Песня когда-то давно сочинялась как веселая бессмыслица, так и пелась, но в прохоровском исполнении вдруг стала печальной, загадочной и безысходной.
А белый платок у входа в дом застыл, потом подплыл к земле — женщина села на корточки и слушает.
Лицо женщины расслабляется, смягчается, и она вся отдается пронзительной тоске, которая слышится ей в голосе Прохорова, в трудноуловимом мотиве, непонятных словах.
Нельзя сказать, чтобы песня потрясла или захватила старика. По лицу женщины тоже трудно что-либо понять. Да и сам Прохоров не погрузился в пучину грусти — спел песню, да и все… Но тем не менее никто не двигается. Тишина. Сумерки.
Нога старика не зря болела вчера. С утра идет дождь.
Он начинается понемногу, еще когда старик, почмокивая, выезжает со двора. Но пока это просто капли — тяжелые, крупные.
К тому же очень скоро они перестают падать, и следы их, впитавшись в землю, исчезают.
Люди выносят из домов одеяла и подушки — проветрить. И только после этого начинается ливень.

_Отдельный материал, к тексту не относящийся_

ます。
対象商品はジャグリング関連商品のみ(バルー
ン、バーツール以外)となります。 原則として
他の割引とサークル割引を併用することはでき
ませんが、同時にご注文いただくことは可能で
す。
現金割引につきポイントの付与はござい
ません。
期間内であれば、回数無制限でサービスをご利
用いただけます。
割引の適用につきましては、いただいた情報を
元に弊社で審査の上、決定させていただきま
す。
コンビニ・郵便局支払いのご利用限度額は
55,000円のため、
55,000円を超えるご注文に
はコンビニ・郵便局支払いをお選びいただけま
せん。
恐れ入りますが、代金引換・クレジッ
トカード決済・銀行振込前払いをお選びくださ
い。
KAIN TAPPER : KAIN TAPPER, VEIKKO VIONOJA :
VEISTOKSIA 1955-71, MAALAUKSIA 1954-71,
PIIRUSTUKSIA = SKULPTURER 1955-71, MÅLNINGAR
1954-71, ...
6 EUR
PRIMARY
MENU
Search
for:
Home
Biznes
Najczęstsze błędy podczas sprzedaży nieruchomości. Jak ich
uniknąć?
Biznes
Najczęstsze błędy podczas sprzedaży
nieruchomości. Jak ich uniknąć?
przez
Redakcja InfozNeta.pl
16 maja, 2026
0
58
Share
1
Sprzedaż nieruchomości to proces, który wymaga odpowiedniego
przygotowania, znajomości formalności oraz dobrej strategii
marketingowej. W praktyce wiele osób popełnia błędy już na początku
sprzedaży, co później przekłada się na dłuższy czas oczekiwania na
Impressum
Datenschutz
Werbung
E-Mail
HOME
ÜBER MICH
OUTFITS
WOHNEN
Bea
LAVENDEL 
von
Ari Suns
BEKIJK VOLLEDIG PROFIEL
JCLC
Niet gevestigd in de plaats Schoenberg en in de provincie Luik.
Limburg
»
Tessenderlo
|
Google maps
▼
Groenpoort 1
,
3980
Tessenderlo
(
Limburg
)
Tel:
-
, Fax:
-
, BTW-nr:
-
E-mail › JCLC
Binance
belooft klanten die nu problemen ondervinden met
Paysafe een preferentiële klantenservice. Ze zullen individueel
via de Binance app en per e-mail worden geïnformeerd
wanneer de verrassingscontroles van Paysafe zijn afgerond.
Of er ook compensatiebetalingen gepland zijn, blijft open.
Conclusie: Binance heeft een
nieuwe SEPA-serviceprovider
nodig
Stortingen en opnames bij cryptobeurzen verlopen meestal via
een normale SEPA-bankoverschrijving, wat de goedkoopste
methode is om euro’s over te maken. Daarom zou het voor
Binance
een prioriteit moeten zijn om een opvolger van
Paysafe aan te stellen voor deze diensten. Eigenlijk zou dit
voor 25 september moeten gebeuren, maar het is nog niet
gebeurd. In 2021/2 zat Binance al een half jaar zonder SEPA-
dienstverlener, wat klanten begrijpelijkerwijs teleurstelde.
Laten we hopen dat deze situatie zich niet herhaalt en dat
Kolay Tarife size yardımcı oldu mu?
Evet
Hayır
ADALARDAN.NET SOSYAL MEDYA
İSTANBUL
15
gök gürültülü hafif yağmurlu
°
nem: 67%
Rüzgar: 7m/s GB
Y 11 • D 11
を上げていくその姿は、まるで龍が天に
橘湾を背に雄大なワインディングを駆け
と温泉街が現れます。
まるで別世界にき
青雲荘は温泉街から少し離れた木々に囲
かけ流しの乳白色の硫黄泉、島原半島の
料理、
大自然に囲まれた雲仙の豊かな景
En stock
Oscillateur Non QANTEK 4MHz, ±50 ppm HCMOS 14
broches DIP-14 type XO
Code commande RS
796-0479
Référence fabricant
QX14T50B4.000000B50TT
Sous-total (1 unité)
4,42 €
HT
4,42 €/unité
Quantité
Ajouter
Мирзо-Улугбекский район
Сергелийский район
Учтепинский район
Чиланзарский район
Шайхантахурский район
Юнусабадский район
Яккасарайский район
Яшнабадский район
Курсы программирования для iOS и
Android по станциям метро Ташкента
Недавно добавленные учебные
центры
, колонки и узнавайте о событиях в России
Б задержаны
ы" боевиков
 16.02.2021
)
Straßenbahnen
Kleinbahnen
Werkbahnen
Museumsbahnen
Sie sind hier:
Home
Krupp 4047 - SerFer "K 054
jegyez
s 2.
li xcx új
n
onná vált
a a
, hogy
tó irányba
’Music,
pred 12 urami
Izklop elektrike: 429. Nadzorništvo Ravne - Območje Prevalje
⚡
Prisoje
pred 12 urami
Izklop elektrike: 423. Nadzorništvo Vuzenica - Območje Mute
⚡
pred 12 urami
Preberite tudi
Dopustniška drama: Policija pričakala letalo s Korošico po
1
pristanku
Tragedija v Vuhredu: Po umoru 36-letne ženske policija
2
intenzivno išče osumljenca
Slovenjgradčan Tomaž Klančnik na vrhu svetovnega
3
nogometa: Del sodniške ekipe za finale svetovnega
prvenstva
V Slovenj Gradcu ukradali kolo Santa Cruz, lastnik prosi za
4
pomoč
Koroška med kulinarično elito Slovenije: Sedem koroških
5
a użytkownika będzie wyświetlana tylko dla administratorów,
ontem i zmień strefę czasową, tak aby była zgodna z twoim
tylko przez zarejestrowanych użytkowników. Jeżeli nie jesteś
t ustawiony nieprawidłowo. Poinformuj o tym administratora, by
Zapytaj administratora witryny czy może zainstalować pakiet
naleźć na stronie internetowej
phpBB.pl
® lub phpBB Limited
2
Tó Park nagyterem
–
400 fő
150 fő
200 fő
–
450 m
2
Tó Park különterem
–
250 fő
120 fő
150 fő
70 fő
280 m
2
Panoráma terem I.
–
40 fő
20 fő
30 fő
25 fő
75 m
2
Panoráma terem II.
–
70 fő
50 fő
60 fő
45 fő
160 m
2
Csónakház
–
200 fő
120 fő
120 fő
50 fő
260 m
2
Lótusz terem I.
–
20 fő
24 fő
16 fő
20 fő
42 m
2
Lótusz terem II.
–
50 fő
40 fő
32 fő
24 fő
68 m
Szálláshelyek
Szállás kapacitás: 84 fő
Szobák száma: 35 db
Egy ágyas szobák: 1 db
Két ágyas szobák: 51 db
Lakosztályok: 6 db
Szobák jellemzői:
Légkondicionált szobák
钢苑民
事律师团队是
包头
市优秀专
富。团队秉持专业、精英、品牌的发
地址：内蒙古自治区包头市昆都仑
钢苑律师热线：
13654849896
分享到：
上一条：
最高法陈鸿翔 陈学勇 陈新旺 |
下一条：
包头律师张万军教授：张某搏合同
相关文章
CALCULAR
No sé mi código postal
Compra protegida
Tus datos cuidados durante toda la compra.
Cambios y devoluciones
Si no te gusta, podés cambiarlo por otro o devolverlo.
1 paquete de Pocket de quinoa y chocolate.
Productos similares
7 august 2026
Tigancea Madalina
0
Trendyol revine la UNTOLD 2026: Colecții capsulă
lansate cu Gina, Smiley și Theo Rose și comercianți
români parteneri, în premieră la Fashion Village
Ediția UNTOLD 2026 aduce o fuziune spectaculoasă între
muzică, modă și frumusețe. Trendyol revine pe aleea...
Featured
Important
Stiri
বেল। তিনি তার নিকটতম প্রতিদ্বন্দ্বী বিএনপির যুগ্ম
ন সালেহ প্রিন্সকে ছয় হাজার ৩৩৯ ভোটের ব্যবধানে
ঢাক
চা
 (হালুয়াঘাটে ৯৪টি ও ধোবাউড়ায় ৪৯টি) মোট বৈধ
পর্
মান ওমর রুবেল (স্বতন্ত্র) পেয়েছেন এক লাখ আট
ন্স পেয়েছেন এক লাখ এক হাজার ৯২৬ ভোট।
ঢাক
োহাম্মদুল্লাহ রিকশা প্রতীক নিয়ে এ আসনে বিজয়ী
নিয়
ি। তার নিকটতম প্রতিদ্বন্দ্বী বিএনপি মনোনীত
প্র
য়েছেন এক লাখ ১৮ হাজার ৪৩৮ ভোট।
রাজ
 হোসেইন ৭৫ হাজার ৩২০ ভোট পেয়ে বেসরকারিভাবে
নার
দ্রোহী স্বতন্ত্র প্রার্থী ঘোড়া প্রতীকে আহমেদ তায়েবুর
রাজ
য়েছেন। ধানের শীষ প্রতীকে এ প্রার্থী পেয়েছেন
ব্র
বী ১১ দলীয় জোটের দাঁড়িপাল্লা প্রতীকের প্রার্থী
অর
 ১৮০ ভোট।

Женщина мечется между домом и двором, спасая подушки. Прохоров, которому перепала наконец работа, помогает ей. И мешает, конечно, тоже. Они сталкиваются в дверях, задевают друг друга руками, плечами… Женщина не смотрит на Прохорова — подхватывает очередную полушку, мчится к дому, но все-таки следит за ним, старается обойти, держит расстояние…
Наконец, все спасено. Прохоров, вымокший до нитки, ощупывает хозяйское имущество.
— Сухие! — смеется он, — Видела, как сработано! Все сухое! Только мы мокрые! — И хохочет.
Женщина молча стоит посреди комнаты.
— Чего ты, — окликает Прохоров, — чего ты как неживая? Вещи ведь тебе спасли. Радуйся.
Но она, видно, радоваться не умеет. Тогда и Прохоров перестает веселиться — не шут ведь гороховый, в одиночку хохотать.
— Ну что же ты такая, — расстроенно говорит ои и делает шаг к женщине. — Да подожди, куда ты сразу бежать, под дождь, что ли, побежишь?.. — Он придерживает ее за плечо. — Смотри, ты же мокрая вся… Ты платок сними… сними…
Женщина не двигается, и тогда Прохоров сам снимает с нее платок.
— Ну вот… и волосы мокрые… — Он проводит ладонью по ее волосам и замирает — так и держит в руках голову женщины, ее лицо…
— Я за тобой который день смотрю.
И вижу… все вижу… понимаешь меня?.. Ты обмануть норовишь, мол, муж умер и сама умерла… А — врешь. Сама себя за нос водишь. Я улыбку твою видел… ты знаешь, какая была, когда улыбалась?.. Не знаешь… никто не знает… я один знаю…
Он сжимает ее плечи, спину, губами прикасается к ее лицу.
Льет дождь.
— Бедная ты моя, бедная…
Льет дождь. Избивает пустынную землю.
— Бедная…
Льет дождь. Избивает пустынную землю. Трясет тополиные листья.
— Маленькая…
И долго льет дождь. Долго…
А потом она стоит во дворе. Дождя больше нет. Только воспоминание о дожде в рассеянном серо-синем свете, который лег на землю.
Прохоров медленно подходит к женщине, останавливается за ее спиной.
— Не холодно? — спрашивает и видит, как она вздрагивает. — Милая ты моя, милая… А можешь улыбнуться, а? — Прохоров сам улыбается. — Я тебя прошу — улыбнись.
И тогда она — улыбается. Легко, ясно. И одновременно с этим слезы бегут по ее лицу — тоже легко… Она всхлипывает, улыбаясь, и — говорит. Сильным высоким голосом, торопливо, волнуясь. И незнакомые слова чужого языка сливаются в мелодию и становятся вдруг понятными Прохорову, пронзительными и прекрасными. Женщина будто бы жалуется, рассказывает о чем-то печальном, но постепенно радость и нежность побеждают печаль, и она продолжает говорить — теперь уже несомненно о любви, о Прохорове, о том, как он появился и что она почувствовала, и как долго ждала его…
Вглядываясь в ее лицо, Прохоров слушает. Слушают небо, сумерки, земля, выжженная до горизонта.
…Арба скрипом возвещает о появлении старика.
Женщина привычно подходит к лошади, привычно забирает поводья у старика, совершает обыденные движения, к которым давно привыкли и она, и старик. Но лицо ее — неузнаваемо: оно открыто, ясно, совсем другое лицо.